En France, quatre élections se déroulent au suffrage universel direct : l'élection présidentielle, les élections législatives, les élections municipales et les élections européennes. En revanche, les sénateurs sont élus au suffrage universel indirect par un collège de grands électeurs, composé notamment des maires et des élus locaux. Cette différence illustre que plusieurs modes d'élection peuvent coexister dans une même démocratie.

Le suffrage universel est le résultat d'une longue conquête démocratique. Le suffrage universel masculin est instauré en 1848, tandis que les femmes obtiennent le droit de vote et d'éligibilité en 1944. Depuis, chaque citoyen majeur dispose d'une voix, conformément au principe d'égalité politique.

Plusieurs penseurs ont souligné l'importance des élections. Jean‑Jacques Rousseau, dans Du contrat social (1762), affirme que « la souveraineté ne peut être représentée » et rappelle que le pouvoir appartient avant tout au peuple. Robert Dahl, dans Polyarchy (1971), explique qu'un régime n'est réellement démocratique que si les élections sont libres, concurrentielles et permettent une véritable alternance.

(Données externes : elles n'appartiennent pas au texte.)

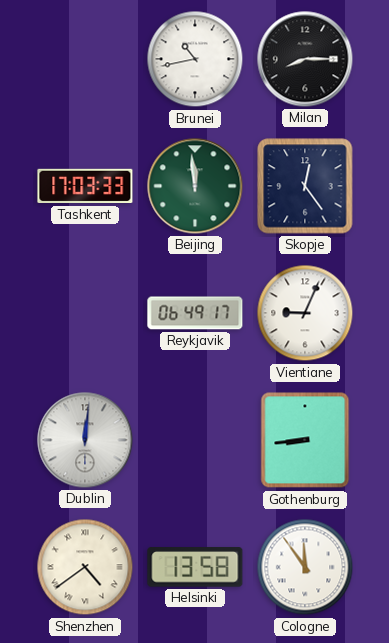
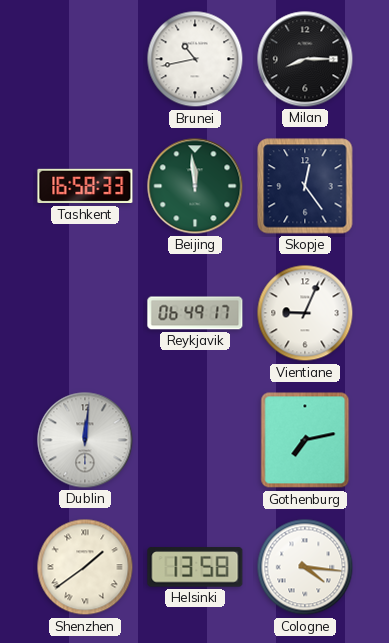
Tashkent: 17:03 -> 16:58
Gothenburg: 8:44 -> 7:13
Shenzhen: 4:39 -> 1:39
Cologne: 11:54 -> 4:16
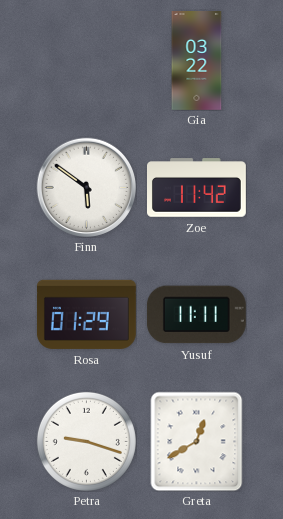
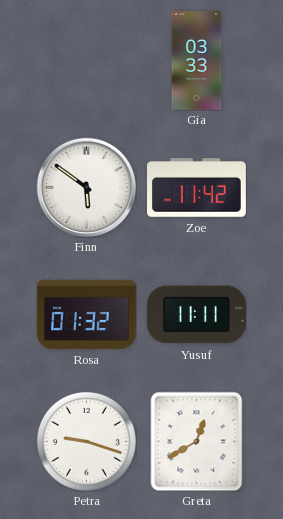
Gia: 03:22 -> 03:33
Rosa: 01:29 -> 01:32
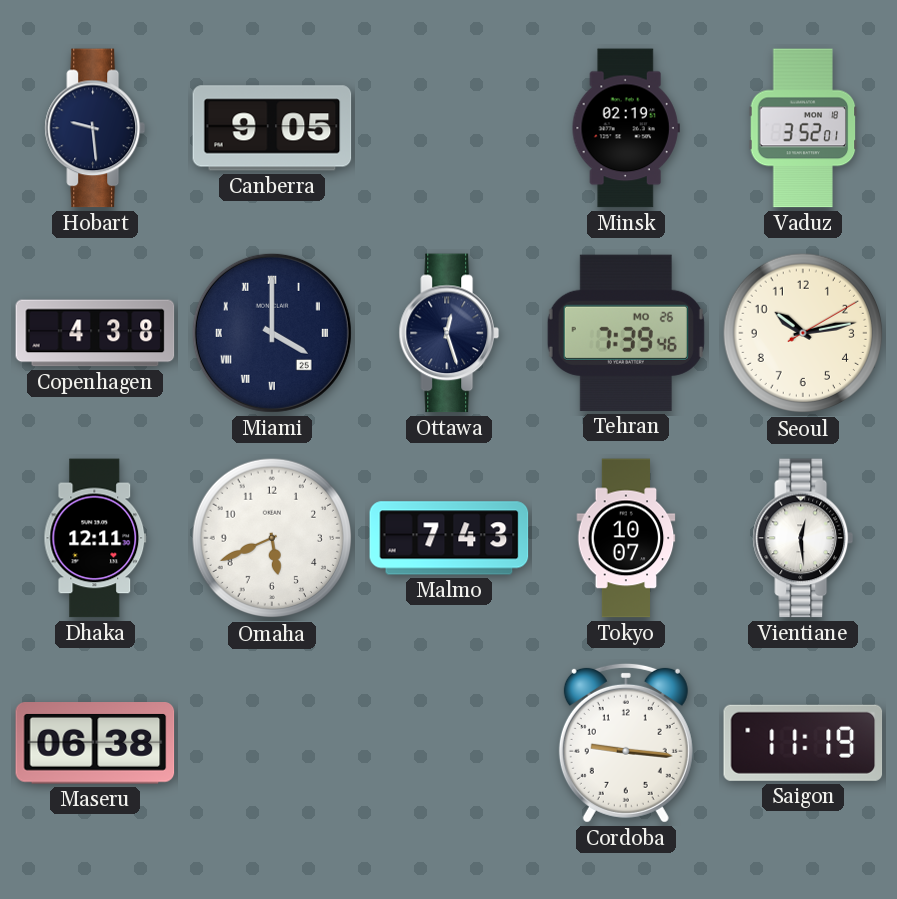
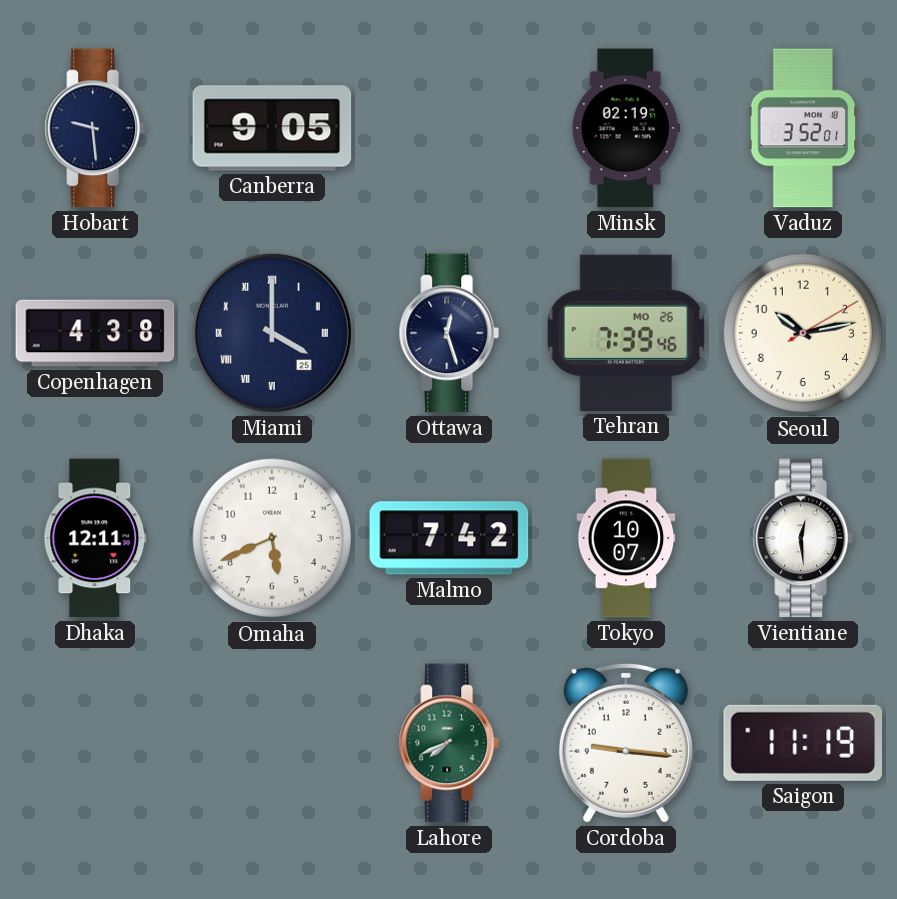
Malmo: 7:43 -> 7:42
Maseru: 06:38 -> none
Lahore: none -> 7:41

Quelques exemples illustrent ces principes. En 1965, le général de Gaulle est contraint pour la première fois à un second tour de l'élection présidentielle, preuve qu'aucun candidat n'est assuré de l'emporter d'avance. En 2000, aux États-Unis, quelques centaines de voix seulement en Floride séparent George W. Bush d'Al Gore ; le résultat final est tranché par la Cour suprême, montrant que chaque vote peut compter.

L'abstention constitue aujourd'hui un défi pour les démocraties. Elle peut traduire un manque d'intérêt pour la politique, une défiance envers les responsables publics ou le sentiment que le vote ne change pas suffisamment les choses. Malgré cela, les élections demeurent le moyen essentiel de choisir les gouvernants, de sanctionner leur action et d'assurer l'alternance démocratique.